Second-line therapy adjustment for advanced pancreatic cancer using circulating tumor cells: Preliminary results

Cancer Treat Res Commun. 2025 Jun 20:44:100956. doi: 10.1016/j.ctarc.2025.100956. Online ahead of print.

Abstract

Background: The determination of the optimal second-line (2L) chemotherapy for advanced pancreatic cancer (APC) is still unanswered. We aimed to assess the effectiveness of circulating tumor cells (CTCs) in proposing 2L treatments for APC.

Methods: We analyzed CTCs from 17 patients (experimental group) with APC, for whom first-line treatment was ineffective. Based on chemosensitivity/viability assays on several chemotherapeutic drugs, which were performed on CTCs isolated from patients, a 2L treatment was proposed for each patient.

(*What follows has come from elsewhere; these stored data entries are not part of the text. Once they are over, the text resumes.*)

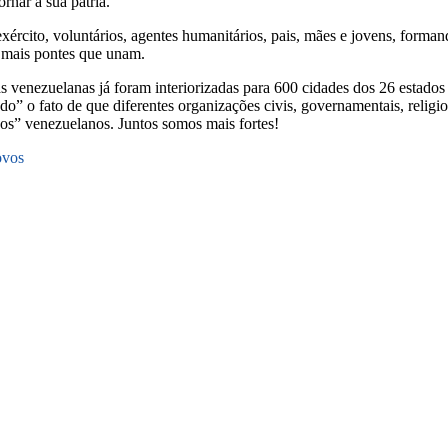
rnar à sua pátria.
exército, voluntários, agentes humanitários, pais, mães e jovens, for
e mais pontes que unam.
venezuelanas já foram interiorizadas para 600 cidades dos 26 estados 
 fato de que diferentes organizações civis, governamentais, religios
os” venezuelanos. Juntos somos mais fortes!
ovos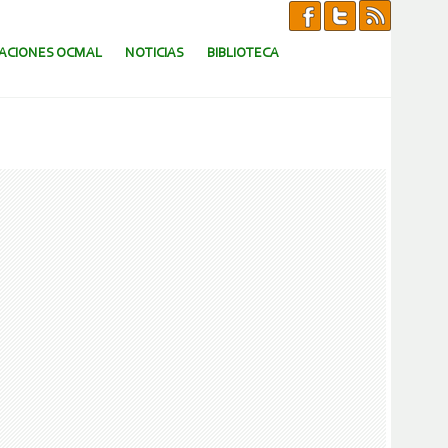
CACIONES OCMAL
NOTICIAS
BIBLIOTECA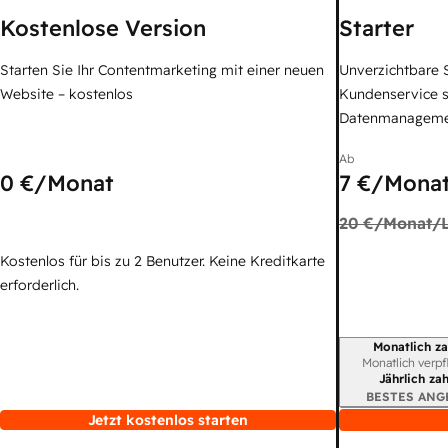
Kostenlose Version
Starter
Starten Sie Ihr Contentmarketing mit einer neuen
Unverzichtbare S
Website – kostenlos
Kundenservice 
Datenmanagem
Ab
0 €
/Monat
7 €
/Monat
20 €
/Monat/L
Kostenlos für bis zu 2 Benutzer. Keine Kreditkarte
erforderlich.
Monatlich za
Abrechnungszei
Monatlich verpf
Jährlich za
BESTES ANG
Jetzt kostenlos starten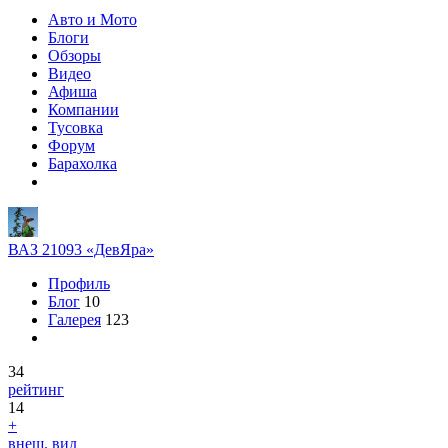
Авто и Мото
Блоги
Обзоры
Видео
Афиша
Компании
Тусовка
Форум
Барахолка
ВАЗ 21093 «ДевЯра»
Профиль
Блог
10
Галерея
123
34
рейтинг
14
+
внеш. вид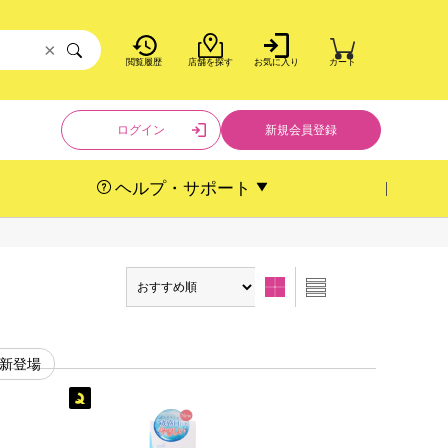
×
閲覧履歴
店舗を探す
お気に入り
カート
ログイン
新規会員登録
ヘルプ・サポート
#新登場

Median survival (MS) was used as the primary endpoint to compare the survival curve of the experimental group with the reconstructed survival curves of two 2L best supportive care (2L-BSC) groups with 23 and 18 patients, respectively. Moreover, using a meta-analysis of 2L-BSC summary statistics (medians) published in various papers, a pooled weighted MS was estimated and compared with one estimated for the experimental group. Finally, the statistical significance of the difference between the experimental and the two 2L-BSC groups was examined by applying statistical tests, like LR and RMST.

Results: The MS for the treatment group (7 months) was found to be greater than the MS of the two 2L-BSC groups (2.29 and 2.4 months, respectively). This result was supported since the weighted MS was found at 2.70 months. The results were found statistically significant.

Conclusions: The preliminary results indicate that 2L treatment based on CTCs' response in vitro prolongs MS of APC patients compared with 2L-BSC-treated ones, potentially leading to the development of more effective 2L APC therapy plans.

Keywords: 2L therapy; APC; CTCs; HR; LR tests.